PROVIDED DATA: Begin
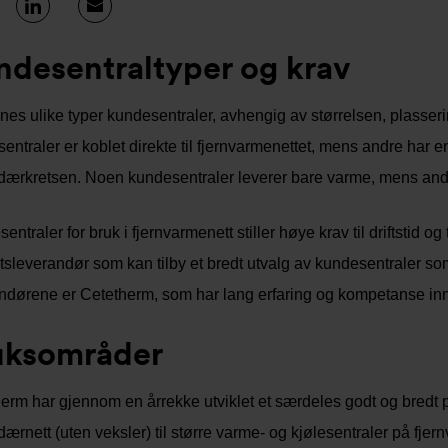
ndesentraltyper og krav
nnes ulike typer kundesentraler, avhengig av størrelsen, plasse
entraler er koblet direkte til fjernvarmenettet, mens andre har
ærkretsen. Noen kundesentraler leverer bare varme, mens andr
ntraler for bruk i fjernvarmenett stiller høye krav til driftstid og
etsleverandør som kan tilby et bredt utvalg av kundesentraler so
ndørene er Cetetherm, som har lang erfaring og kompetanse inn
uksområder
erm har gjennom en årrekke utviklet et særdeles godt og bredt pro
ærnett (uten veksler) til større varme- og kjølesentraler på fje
PROVIDED DATA: End
■ WORK TO COMPLETE
Which lines hold the word "mens"? Copy each of them from the records.

■ OUTPUT FOR THIS EXERCISE
entraler er koblet direkte til fjernvarmenettet, mens andre har
ærkretsen. Noen kundesentraler leverer bare varme, mens andr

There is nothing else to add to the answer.